TASK REQUIREMENTS – Go through the data and copy each line that holds "Email".

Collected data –
· · · · ·
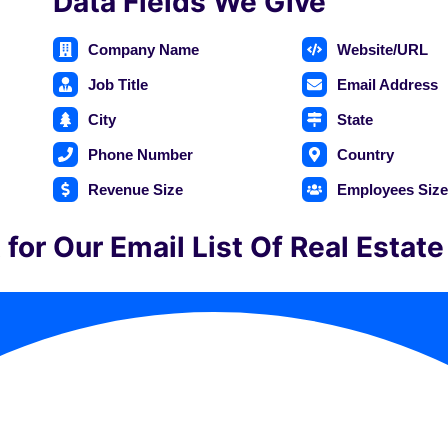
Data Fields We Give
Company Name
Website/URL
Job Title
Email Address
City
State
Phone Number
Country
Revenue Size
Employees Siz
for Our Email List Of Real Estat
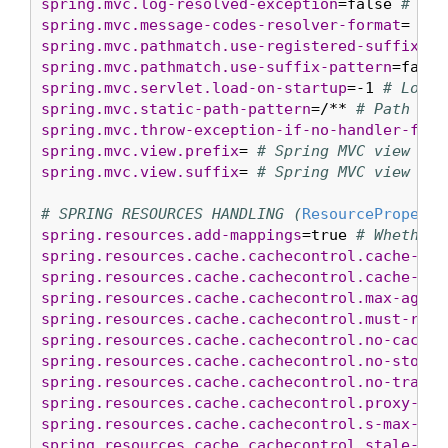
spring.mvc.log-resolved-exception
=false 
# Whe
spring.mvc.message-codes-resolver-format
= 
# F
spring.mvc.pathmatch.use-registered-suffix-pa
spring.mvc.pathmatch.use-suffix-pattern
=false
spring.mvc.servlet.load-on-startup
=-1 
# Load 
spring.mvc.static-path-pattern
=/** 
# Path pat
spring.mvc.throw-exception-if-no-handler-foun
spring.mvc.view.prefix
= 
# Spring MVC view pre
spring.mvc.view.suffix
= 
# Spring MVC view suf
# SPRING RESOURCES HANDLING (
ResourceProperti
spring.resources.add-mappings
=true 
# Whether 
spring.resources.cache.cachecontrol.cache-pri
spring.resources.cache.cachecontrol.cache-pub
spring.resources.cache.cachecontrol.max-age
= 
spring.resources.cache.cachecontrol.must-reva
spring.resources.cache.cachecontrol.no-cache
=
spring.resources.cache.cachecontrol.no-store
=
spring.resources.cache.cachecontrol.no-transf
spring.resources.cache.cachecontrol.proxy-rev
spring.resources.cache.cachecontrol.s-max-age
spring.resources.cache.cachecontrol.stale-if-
· · · · ·
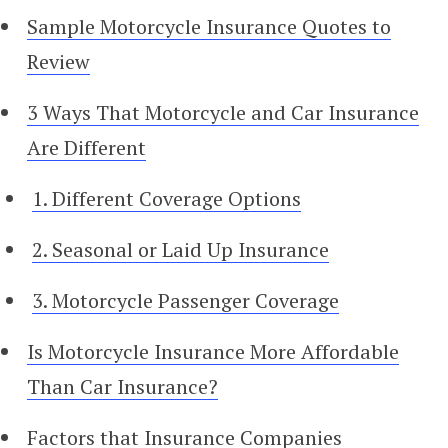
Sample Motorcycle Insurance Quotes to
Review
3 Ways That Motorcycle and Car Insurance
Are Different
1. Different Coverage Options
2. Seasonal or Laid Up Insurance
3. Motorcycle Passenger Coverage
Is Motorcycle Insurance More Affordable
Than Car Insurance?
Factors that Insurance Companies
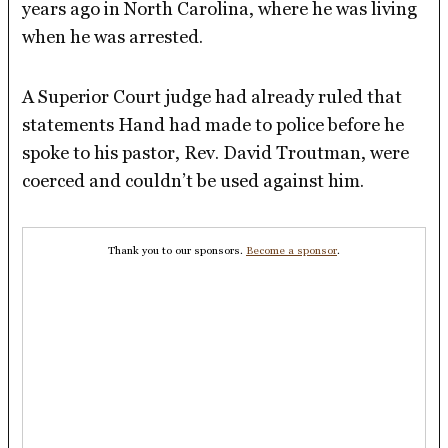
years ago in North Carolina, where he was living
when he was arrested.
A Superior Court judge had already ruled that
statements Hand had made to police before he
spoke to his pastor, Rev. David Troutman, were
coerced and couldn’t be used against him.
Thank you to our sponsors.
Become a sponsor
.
· · · · ·
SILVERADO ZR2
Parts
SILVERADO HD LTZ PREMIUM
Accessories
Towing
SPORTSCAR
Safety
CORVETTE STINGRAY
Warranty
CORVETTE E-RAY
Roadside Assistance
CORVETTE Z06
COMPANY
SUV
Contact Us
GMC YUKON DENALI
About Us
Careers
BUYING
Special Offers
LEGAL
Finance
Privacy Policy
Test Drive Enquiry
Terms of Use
· · · · ·
RESPONSE TO THIS EXERCISE –
Email Address
for Our Email List Of Real Estat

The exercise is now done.